Die zweiten Feiertage sind immer schwierig zum Bloggen. Man weiß nie so genau, welche Entscheidungen man vorstellen soll. Schließlich ist Feiertag und da passen dann m.E. weder „Fehlentscheidungen“ noch „schwierige“ Sachverhalte, denn schließlich ist ja Feiertag. Darum weiche ich heute auf eine zivilrechtliche Entscheidung des BGH aus, die m.E. spartenübergreifend“ von Interesse ist. Es ist der BGH, Beschl. v. 29.11.2016 – VI ZB 16/16, der eine Frage behandelt, mit der der BGH sich immer wieder befassen muss. Nämlich: Wird eine/die anwaltliche „Unterschrift“ den an sie zu stellen Anforderungen (noch) als „Unterschrift“ gerecht? Die Antwort darauf ist eben in allen Sparten bei „bestimmenden Schriftsätzen“ von erheblicher Bedeutung ist.
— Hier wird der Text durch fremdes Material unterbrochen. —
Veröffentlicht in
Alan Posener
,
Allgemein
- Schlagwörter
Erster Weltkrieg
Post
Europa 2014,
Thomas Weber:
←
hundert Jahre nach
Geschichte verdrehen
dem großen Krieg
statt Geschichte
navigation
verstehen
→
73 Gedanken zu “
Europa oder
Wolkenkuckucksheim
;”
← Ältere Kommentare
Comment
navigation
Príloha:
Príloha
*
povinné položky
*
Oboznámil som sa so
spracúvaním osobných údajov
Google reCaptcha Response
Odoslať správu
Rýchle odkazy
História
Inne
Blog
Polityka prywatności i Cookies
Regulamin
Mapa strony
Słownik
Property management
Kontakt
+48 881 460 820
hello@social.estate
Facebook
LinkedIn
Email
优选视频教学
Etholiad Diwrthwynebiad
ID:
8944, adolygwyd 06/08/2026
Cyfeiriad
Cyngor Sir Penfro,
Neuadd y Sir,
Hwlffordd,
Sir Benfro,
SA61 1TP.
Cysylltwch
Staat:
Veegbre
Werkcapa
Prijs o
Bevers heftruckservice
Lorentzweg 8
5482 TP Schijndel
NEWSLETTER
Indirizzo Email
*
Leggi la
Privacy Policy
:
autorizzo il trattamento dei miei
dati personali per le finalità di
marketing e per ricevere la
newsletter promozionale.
In dem Beschluss vom 29.11.2016 hatte der BGH die Unterschrift eines Rechtsanwalts nach § 130 Nr. 6 ZPO unter einem Berufungs- und Berufungsbegründungsschriftsatz zu beurteilen. Die bestand „vor allem aus einem in die Länge gezogenen, nach oben offenen Halbkreis mit jeweils nach innen weisenden kurzen Schnörkeln“. Das OLG Frankfurt hatte diesen Schriftzug nicht als Unterschrift angesehen, weil er keine individuellen charakteristischen Merkmale aufweise, die ihn als Wiedergabe eines Namens darstellten. Es hatte deshalb die Berufung als verspätet angesehen und sie als unzulässig verworfen. Die dagegen gerichtete Rechtsbeschwerde des Klägers hatte dann beim BGH Erfolg.
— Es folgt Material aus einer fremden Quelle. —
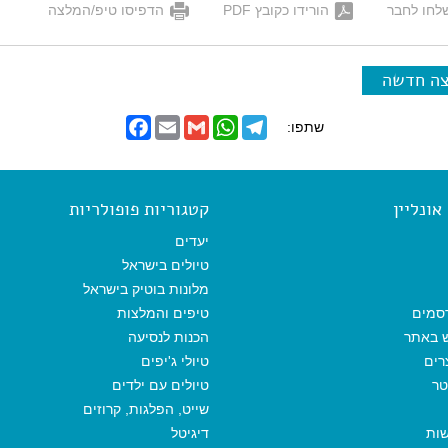
לחו לחבר
הורידו כקובץ PDF
הדפיסו טיפ/המלצה
צה חדשה
F
E
G
W
T
שתפו:
a
m
m
h
e
c
a
a
a
l
e
i
i
t
e
b
l
l
s
g
o
A
r
ונליין
קטגוריות פופולריות
o
p
a
k
p
m
יעדים
טיולים בישראל
מלונות בוטיק בישראל
סמים
טיפים והמלצות
ש באתר
הכנות לנסיעה
רים
טיולי ג'יפים
טר
טיולים עם ילדים
שייט, הפלגות, קרוזים
שות
דיגיטל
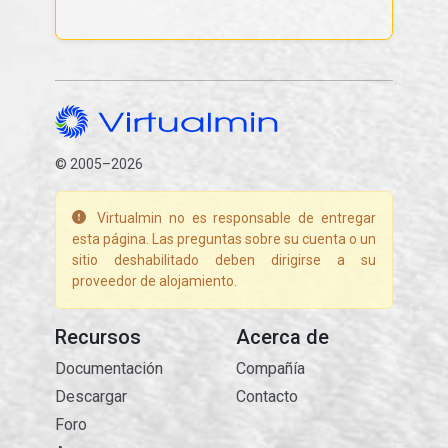
© 2005–2026
Virtualmin no es responsable de entregar
esta página. Las preguntas sobre su cuenta o un
sitio deshabilitado deben dirigirse a su
proveedor de alojamiento.
Recursos
Acerca de
Documentación
Compañía
Descargar
Contacto
Foro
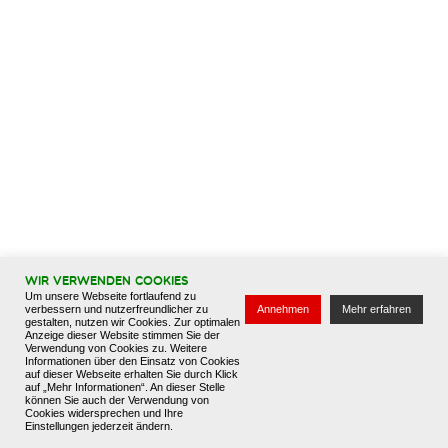
Attraktiver Arbeitgeber
Bewerbung
Leitbild & Downloads
Über uns
Kontakt
Datenschutz
Impressum
Wir verwenden Cookies
Um unsere Webseite fortlaufend zu
verbessern und nutzerfreundlicher zu
Annehmen
Mehr erfahren
gestalten, nutzen wir Cookies. Zur optimalen
Anzeige dieser Website stimmen Sie der
Verwendung von Cookies zu. Weitere
Informationen über den Einsatz von Cookies
auf dieser Webseite erhalten Sie durch Klick
auf „Mehr Informationen“. An dieser Stelle
können Sie auch der Verwendung von
Cookies widersprechen und Ihre
Einstellungen jederzeit ändern.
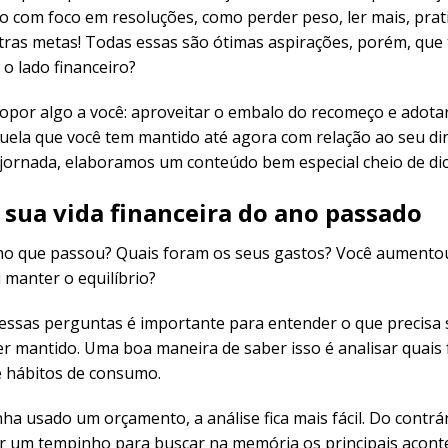
o com foco em resoluções, como perder peso, ler mais, prat
tras metas! Todas essas são ótimas aspirações, porém, que 
o lado financeiro?
por algo a você: aproveitar o embalo do recomeço e adota
uela que você tem mantido até agora com relação ao seu di
jornada, elaboramos um conteúdo bem especial cheio de dica
 sua vida financeira do ano passado
no que passou? Quais foram os seus gastos? Você aumentou
 manter o equilíbrio?
essas perguntas é importante para entender o que precisa
er mantido. Uma boa maneira de saber isso é analisar quais
e hábitos de consumo.
ha usado um orçamento, a análise fica mais fácil. Do contrár
rar um tempinho para buscar na memória os principais acon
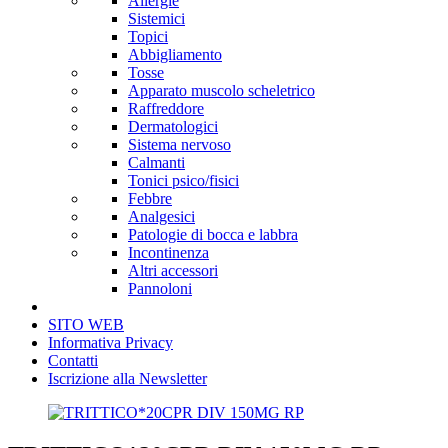
Allergie
Sistemici
Topici
Abbigliamento
Tosse
Apparato muscolo scheletrico
Raffreddore
Dermatologici
Sistema nervoso
Calmanti
Tonici psico/fisici
Febbre
Analgesici
Patologie di bocca e labbra
Incontinenza
Altri accessori
Pannoloni
SITO WEB
Informativa Privacy
Contatti
Iscrizione alla Newsletter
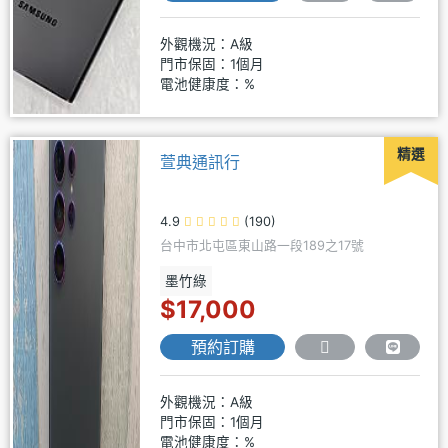
外觀機況：A級
門市保固：1個月
電池健康度：%
精選
萱典通訊行
4.9
(190)
台中市北屯區東山路一段189之17號
墨竹綠
$17,000
預約訂購
外觀機況：A級
門市保固：1個月
電池健康度：%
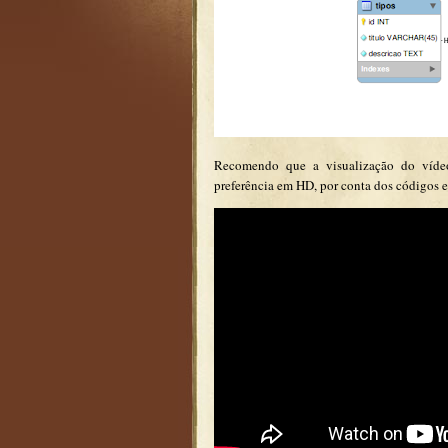
Recomendo que a visualização do vídeo 
preferência em HD, por conta dos códigos e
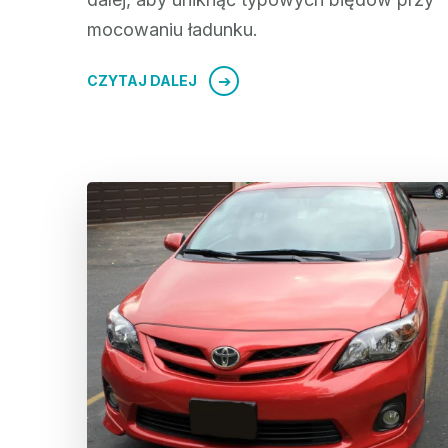
mocowaniu ładunku.
CZYTAJ DALEJ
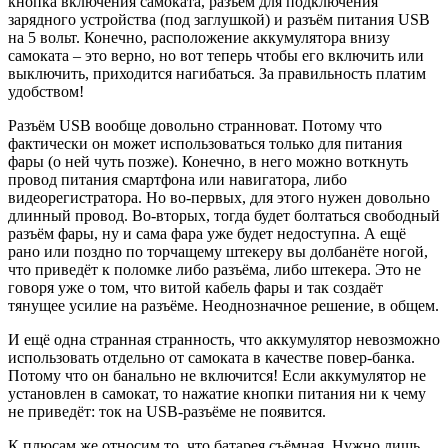
кнопка включения самоката, разъём для подключения
зарядного устройства (под заглушкой) и разъём питания USB
на 5 вольт. Конечно, расположение аккумулятора внизу
самоката – это верно, но вот теперь чтобы его включить или
выключить, приходится нагибаться. За правильность платим
удобством!
Разъём USB вообще довольно странноват. Потому что
фактически он может использоваться только для питания
фары (о ней чуть позже). Конечно, в него можно воткнуть
провод питания смартфона или навигатора, либо
видеорегистратора. Но во-первых, для этого нужен довольно
длинный провод. Во-вторых, тогда будет болтаться свободный
разъём фары, ну и сама фара уже будет недоступна. А ещё
рано или поздно по торчащему штекеру вы долбанёте ногой,
что приведёт к поломке либо разъёма, либо штекера. Это не
говоря уже о том, что витой кабель фары и так создаёт
тянущее усилие на разъёме. Неоднозначное решение, в общем.
И ещё одна странная странность, что аккумулятор невозможно
использовать отдельно от самоката в качестве повер-банка.
Потому что он банально не включится! Если аккумулятор не
установлен в самокат, то нажатие кнопки питания ни к чему
не приведёт: ток на USB-разъёме не появится.
К плюсам же относим то, что батарея съёмная. Нужно лишь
Der BGH fasst seine „Unterschriftrechtssprechung“ noch einmal sehr schön zusammen und stellt fest: Eine den Anforderungen des § 130 Nr. 6 ZPO genügende Unterschrift setzt nach der ständigen Rechtsprechung des BGH – Nachweise im Beschluss –
- einen die Identität des Unterzeichnenden ausreichend kennzeichnenden Schriftzug voraus,
- der individuelle und entsprechend charakteristische Merkmale aufweist, die die Nachahmung erschweren,
- der sich als Wiedergabe eines Namens darstellt
- und der die Absicht einer vollen Unterschrift erkennen lässt, selbst wenn er nur flüchtig niedergelegt und von einem starken Abschleifungsprozess gekennzeichnet ist.
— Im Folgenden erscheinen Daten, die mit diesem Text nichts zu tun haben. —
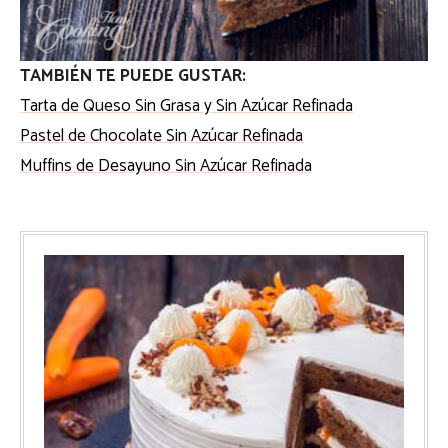
TAMBIÉN TE PUEDE GUSTAR:
Tarta de Queso Sin Grasa y Sin Azúcar Refinada
Pastel de Chocolate Sin Azúcar Refinada
Muffins de Desayuno Sin Azúcar Refinada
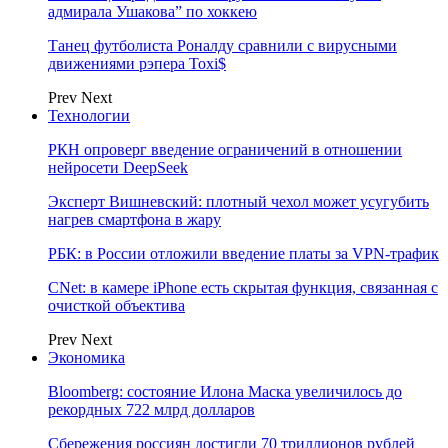
адмирала Ушакова” по хоккею
Танец футболиста Роналду сравнили с вирусными
движениями рэпера Toxi$
Prev
Next
Технологии
РКН опроверг введение ограничений в отношении
нейросети DeepSeek
Эксперт Вишневский: плотный чехол может усугубить
нагрев смартфона в жару
РБК: в России отложили введение платы за VPN-трафик
CNet: в камере iPhone есть скрытая функция, связанная с
очисткой объектива
Prev
Next
Экономика
Bloomberg: состояние Илона Маска увеличилось до
рекордных 722 млрд долларов
Сбережения россиян достигли 70 триллионов рублей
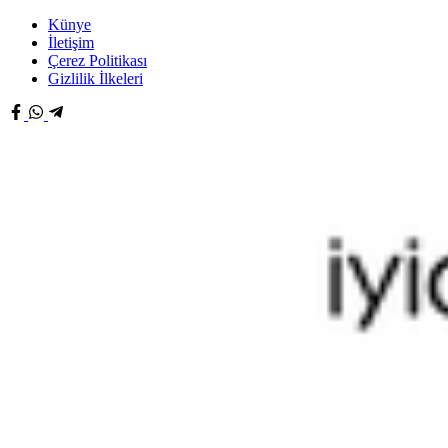
Künye
İletişim
Çerez Politikası
Gizlilik İlkeleri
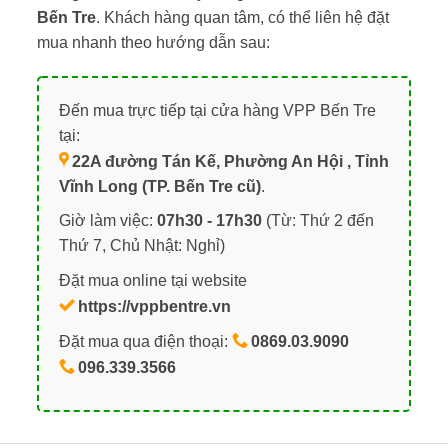
Bến Tre
. Khách hàng quan tâm, có thể liên hệ đặt
mua nhanh theo hướng dẫn sau:
Đến mua trực tiếp tại cửa hàng VPP Bến Tre
tại:
22A đường Tán Kế, Phường An Hội , Tỉnh
Vĩnh Long (TP. Bến Tre cũ)
.
Giờ làm việc:
07h30 - 17h30
(Từ: Thứ 2 đến
Thứ 7, Chủ Nhật: Nghỉ)
Đặt mua online tại website
https://vppbentre.vn
Đặt mua qua điện thoại:
0869.03.9090
096.339.3566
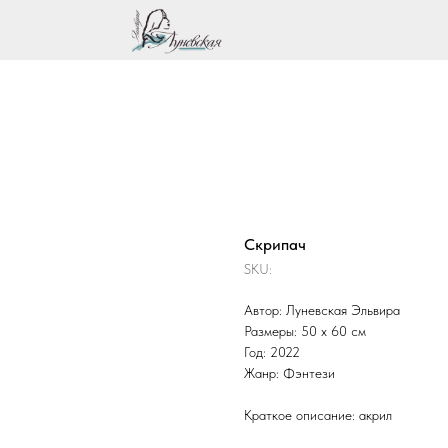
Скрипач
SKU:
Автор: Луневская Эльвира
Размеры: 50 х 60 см
Год: 2022
Жанр: Фэнтези
Краткое описание: акрил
Liegen diese Voraussetzungen vor, kann nach Ansicht des BGH selbst ein vereinfachter und nicht lesbarer Namenszug – anders als eine dem äußeren Erscheinungsbild nach bewusste und gewollte Namensabkürzung – als Unterschrift anzuerkennen sein, wobei für den BGH insbesondere von Bedeutung ist, ob der Unterzeichner auch sonst in gleicher oder ähnlicher Weise unterschreibt.
Und im entschiedenen Fall hat der unterzeichnende Rechtsanwalt noch einmal Glück gehabt. Denn dem BGH hat der „Halbkreis mit Schnörkeln“ als Unterschrift, weil hinreichend individuell ausgeführt, noch gereicht. Das vor allem auch deshalb, weil Zweifel an der Urheberschaft des Unterzeichnenden nicht bestanden haben. In anderen Fällen hat er das in seiner Rechtsprechung in der Vergangenheit anders gesehen. Und dann droht Fristversäumung und es stellt sich ggf. die Haftungsfrage. Deshalb: Nicht zu „kunstvoll unterschreiben“.
Gibt es solche Entscheidungen eigentlich nur zu anwaltlichen Unterschriften oder widmet sich die Justiz auch der Erkennbarkeit richterlicher Signaturen? 🙂
ja, gibt es:
https://blog.burhoff.de/2016/02/nur-auf-und-abstriche-unter-dem-urteil-das-ist-keine-unterschrift/
Danke für den Hinweis, dann lohnt es sich ja ggf. auch gerichtliche Entscheidungen auf eine genügende Unterschrift hin zu untersuchen.